* [Material supplied]:

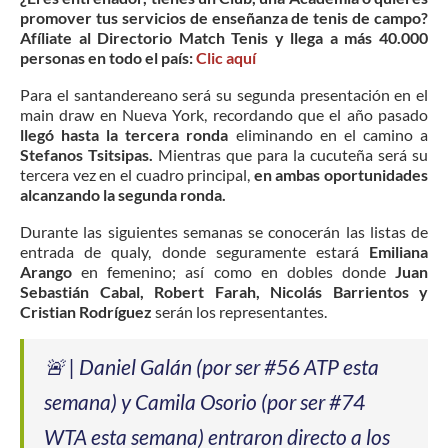
promover tus servicios de enseñanza de tenis de campo?
Afíliate al Directorio Match Tenis y llega a más 40.000
personas en todo el país:
Clic aquí
Para el santandereano será su segunda presentación en el
main draw en Nueva York, recordando que el año pasado
llegó hasta la tercera ronda
eliminando en el camino a
Stefanos Tsitsipas.
Mientras que para la cucuteña será su
tercera vez en el cuadro principal,
en ambas oportunidades
alcanzando la segunda ronda.
Durante las siguientes semanas se conocerán las listas de
entrada de qualy, donde seguramente estará
Emiliana
Arango
en femenino; así como en dobles donde
Juan
Sebastián Cabal, Robert Farah, Nicolás Barrientos y
Cristian Rodríguez
serán los representantes.
🚨 | Daniel Galán (por ser #56 ATP esta
semana) y Camila Osorio (por ser #74
WTA esta semana) entraron directo a los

* [Your goal]: Starting at the line that contains "Afíliate al Directorio", copy each line through the last one in the records, exactly, and output nothing else.

* [The answer]:
Afíliate al Directorio Match Tenis y llega a más 40.000
personas en todo el país:
Clic aquí
Para el santandereano será su segunda presentación en el
main draw en Nueva York, recordando que el año pasado
llegó hasta la tercera ronda
eliminando en el camino a
Stefanos Tsitsipas.
Mientras que para la cucuteña será su
tercera vez en el cuadro principal,
en ambas oportunidades
alcanzando la segunda ronda.
Durante las siguientes semanas se conocerán las listas de
entrada de qualy, donde seguramente estará
Emiliana
Arango
en femenino; así como en dobles donde
Juan
Sebastián Cabal, Robert Farah, Nicolás Barrientos y
Cristian Rodríguez
serán los representantes.
🚨 | Daniel Galán (por ser #56 ATP esta
semana) y Camila Osorio (por ser #74
WTA esta semana) entraron directo a los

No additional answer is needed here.